Just minutes away before the clock struck twelve; I sat down at my desk with a picture of Dad and I in the palm of my hands, counting down to October 6th, 2010. It’s been almost five years since he passed away, and yet it felt as if he was gone yesterday. No words could describe how much I regretted that very day when I could have gone back and just be there with him during his last hours. I’ve missed him so much; I should have gone back.
I was working (and still am) as an Assistant Editor for Posh Publishing when my brother, Nate called me almost every two hours on my cell on October 4th, informing me about Dad’s condition. He was battling with lung cancer and Nate told me that could go any second with his immune system getting worse every minute. I told Mr.
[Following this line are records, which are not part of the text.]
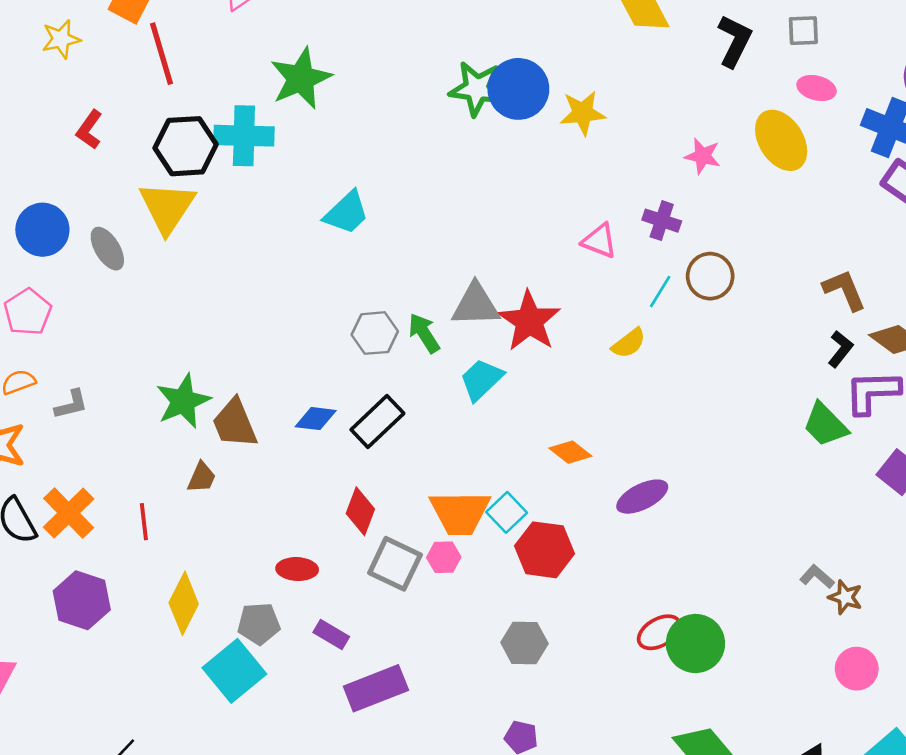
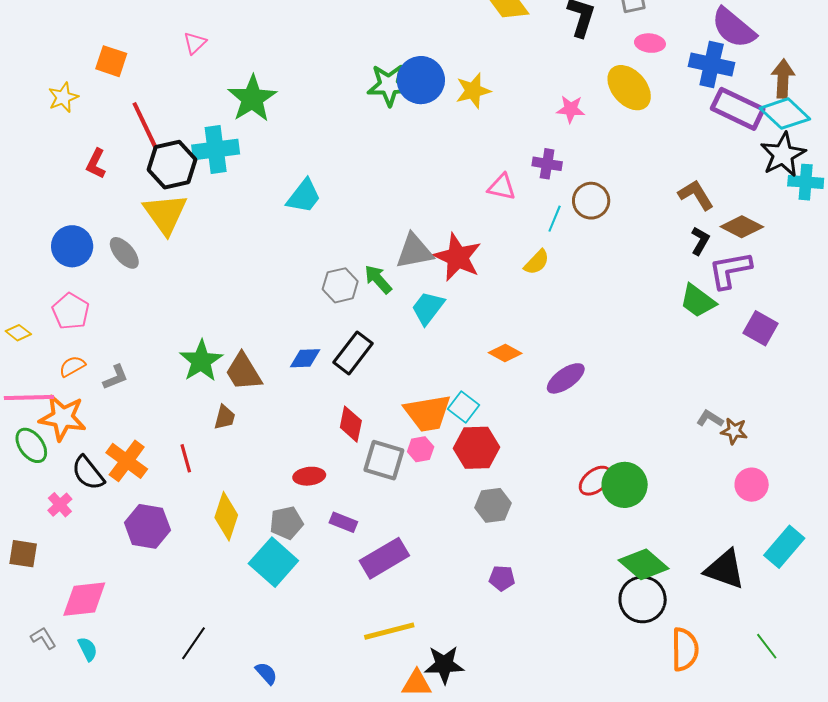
red line: (161, 54) -> (145, 125), moved
red hexagon: (545, 550) -> (477, 448), moved

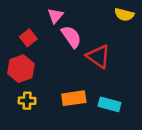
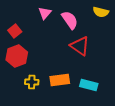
pink semicircle: (71, 37) -> (70, 20), moved
red square: (28, 38) -> (15, 31), moved
yellow cross: (27, 101) -> (32, 82), moved

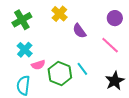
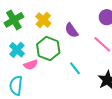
yellow cross: (59, 14) -> (43, 20), moved
green hexagon: (60, 73) -> (48, 49), moved

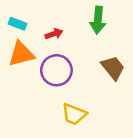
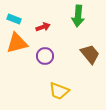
purple circle: (56, 70) -> (45, 56), size x0.7

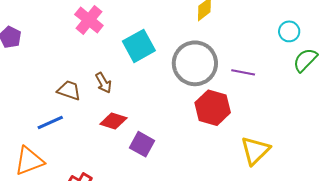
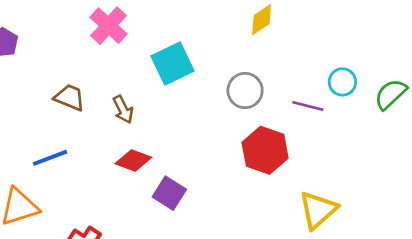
cyan circle: (289, 31) -> (342, 82), moved
gray circle: (195, 63) -> (245, 91), size x0.6
brown trapezoid: (69, 90) -> (70, 97), moved

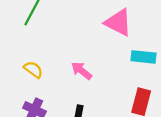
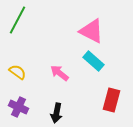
cyan rectangle: (143, 57) -> (93, 61), moved, turned 35

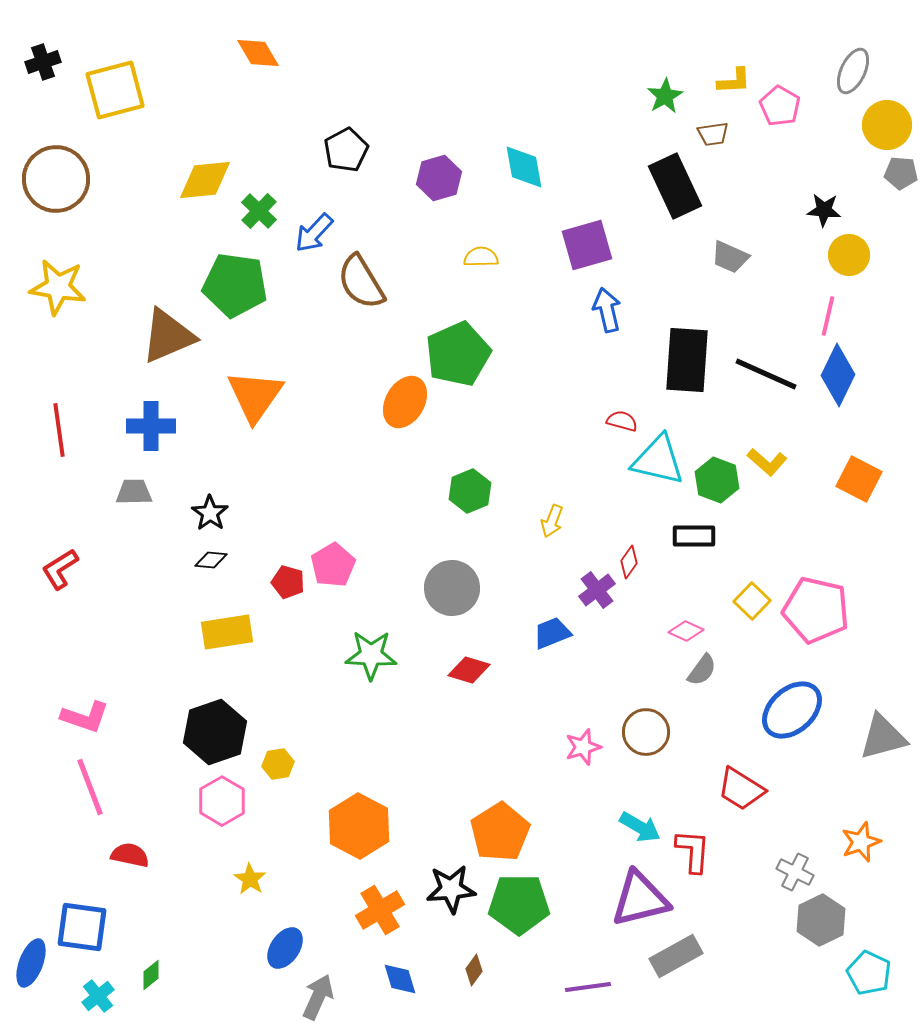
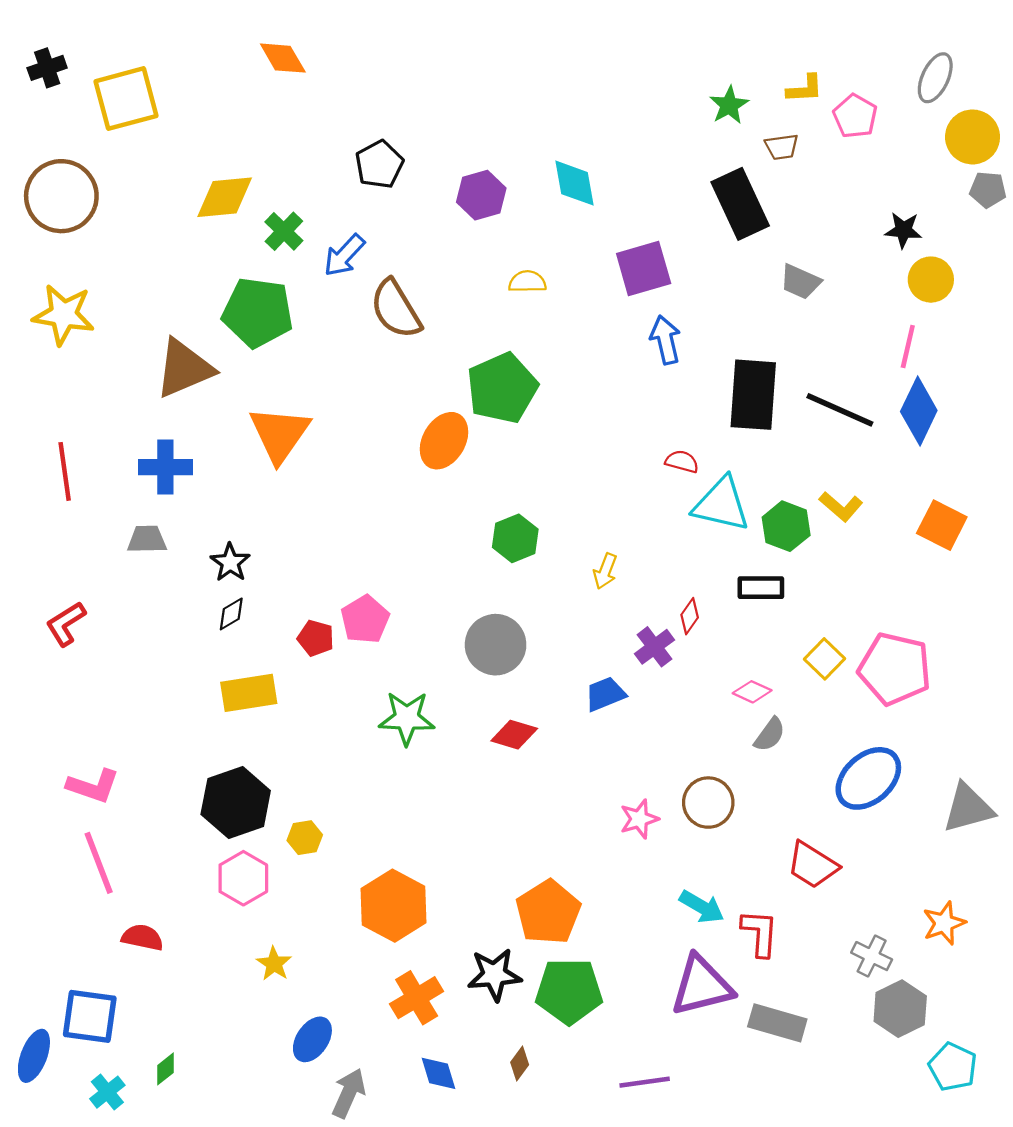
black diamond: (211, 560) -> (231, 614), turned -36
gray rectangle: (676, 956) -> (777, 1023), moved, turned 45

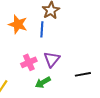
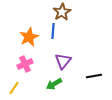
orange star: (18, 24) -> (29, 37), moved, turned 30
pink cross: (29, 62) -> (25, 64), moved

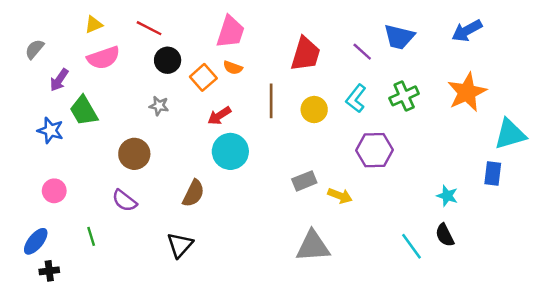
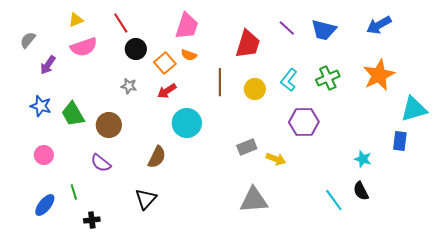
red line: (149, 28) -> (121, 23), turned 30
purple line: (362, 52) -> (287, 28), moved
green trapezoid: (84, 111) -> (73, 114), moved
red arrow: (219, 116) -> (167, 91), moved
blue ellipse: (36, 241) -> (45, 205), moved
black cross: (49, 271) -> (92, 220), moved

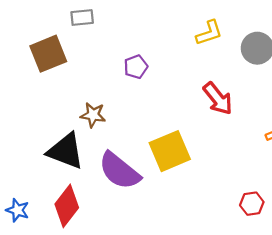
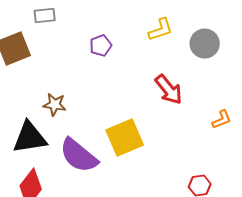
purple pentagon: (136, 67) -> (101, 46), moved
black triangle: (66, 151) -> (30, 138), turned -30

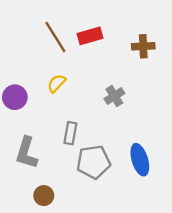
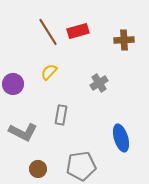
gray L-shape: (26, 153) -> (23, 132), turned -80
gray pentagon: (94, 162) -> (81, 166), moved

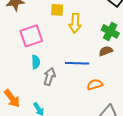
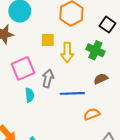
green cross: (110, 31) -> (95, 50), moved
gray arrow: (49, 77) -> (48, 78), moved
Gregg, my Chief Editor about it and he gave me a half day leave to think about it. So I left the office earlier than usual.
I called my best friend slash coworker at Posh Publishing, Eloïse about it as soon as I reached my apartment. She reminded me about the meeting the next day that we were about to have with Natasha Nutley, my high school nemesis turned famous actress since I was charged with editing her tell-all autobiography. I was really hoping that my work on Natasha’s well-received memoir would earn myself that well deserved promotion as an Associate Editor. I was in a serious dilemma.
The next day, I went to work very early since I couldn’t sleep the night before. I thought about my options; coming to work as usual until the meeting was over or hopped on to the earliest flight to Virginia Beach that morning itself. It shouldn’t have been a tough decision to make, since I grew up with the understanding that family comes first, but my mind got distracted when Nate called me, saying that Dad was getting better, so I assured him I’d be back as soon as possible. I chose to attend the meeting. That was the first mistake I’d made.
The meeting went really well until Nate called so suddenly that I had to reject his call and set my phone on silent. I couldn’t afford to miss every detail Mr. Gregg was explaining to us during the meeting and I really wanted to please him as much as I could. The meeting was one of the most important meetings we’ve had since the interview with Kimora Lee-Simmons about her life in the ‘fab land’. Plus, I wanted the position as Posh Publishing’s Associate Editor badly.
I didn’t realize that my father’s dying moment was important until after I’ve read Nate’s text message, saying, “We’re bringing Dad home now. Dr. Hilton said not to have high hopes.” Immediately I remembered that I’d forgotten to book a flight, and that all flights were fully booked until the next day. That was my second mistake. I panicked a little, but still managed to put myself back together, enough to explain to Mr. Gregg and get a three-day-leave.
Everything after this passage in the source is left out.